What the exercise asks:
What follows is a set of entries. Give them again exactly, without the pictures.

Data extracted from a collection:
=== Begin Enclosure ===

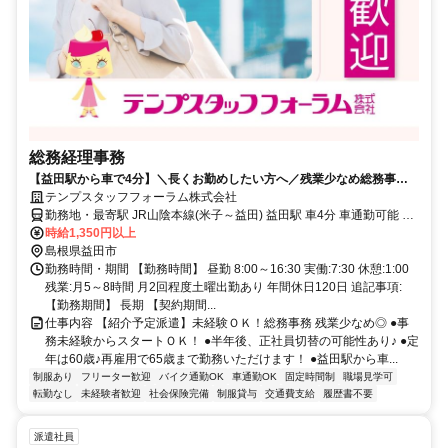
総務経理事務
【益田駅から車で4分】＼長くお勤めしたい方へ／残業少なめ総務事務♪
年間休日120日
テンプスタッフフォーラム株式会社
勤務地・最寄駅 JR山陰本線(米子～益田) 益田駅 車4分 車通勤可能 駐
車場無料完備
時給1,350円以上
島根県益田市
勤務時間・期間 【勤務時間】 昼勤 8:00～16:30 実働:7:30 休憩:1:00
残業:月5～8時間 月2回程度土曜出勤あり 年間休日120日 追記事項:
【勤務期間】 長期 【契約期間...
仕事内容 【紹介予定派遣】未経験ＯＫ！総務事務 残業少なめ◎ ●事
務未経験からスタートＯＫ！ ●半年後、正社員切替の可能性あり♪ ●定
年は60歳♪再雇用で65歳まで勤務いただけます！ ●益田駅から車...
制服あり
フリーター歓迎
バイク通勤OK
車通勤OK
固定時間制
職場見学可
転勤なし
未経験者歓迎
社会保険完備
制服貸与
交通費支給
履歴書不要
派遣社員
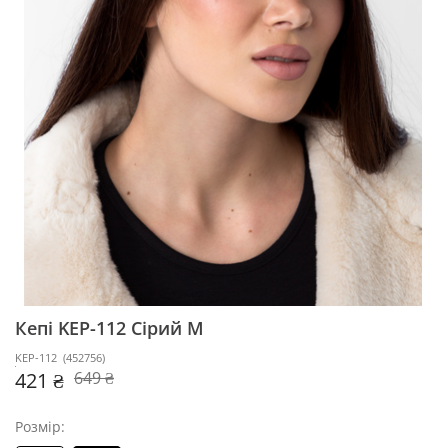
Кепі KEP-112
Сірий M
KEP-112
(
452756
)
421 ₴
649 ₴
Розмір:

=== End Enclosure ===

Solution to this exercise:
総務経理事務
【益田駅から車で4分】＼長くお勤めしたい方へ／残業少なめ総務事務♪
年間休日120日
テンプスタッフフォーラム株式会社
勤務地・最寄駅 JR山陰本線(米子～益田) 益田駅 車4分 車通勤可能 駐
車場無料完備
時給1,350円以上
島根県益田市
勤務時間・期間 【勤務時間】 昼勤 8:00～16:30 実働:7:30 休憩:1:00
残業:月5～8時間 月2回程度土曜出勤あり 年間休日120日 追記事項:
【勤務期間】 長期 【契約期間...
仕事内容 【紹介予定派遣】未経験ＯＫ！総務事務 残業少なめ◎ ●事
務未経験からスタートＯＫ！ ●半年後、正社員切替の可能性あり♪ ●定
年は60歳♪再雇用で65歳まで勤務いただけます！ ●益田駅から車...
制服あり
フリーター歓迎
バイク通勤OK
車通勤OK
固定時間制
職場見学可
転勤なし
未経験者歓迎
社会保険完備
制服貸与
交通費支給
履歴書不要
派遣社員
Кепі KEP-112
Сірий M
KEP-112
(
452756
)
421 ₴
649 ₴
Розмір:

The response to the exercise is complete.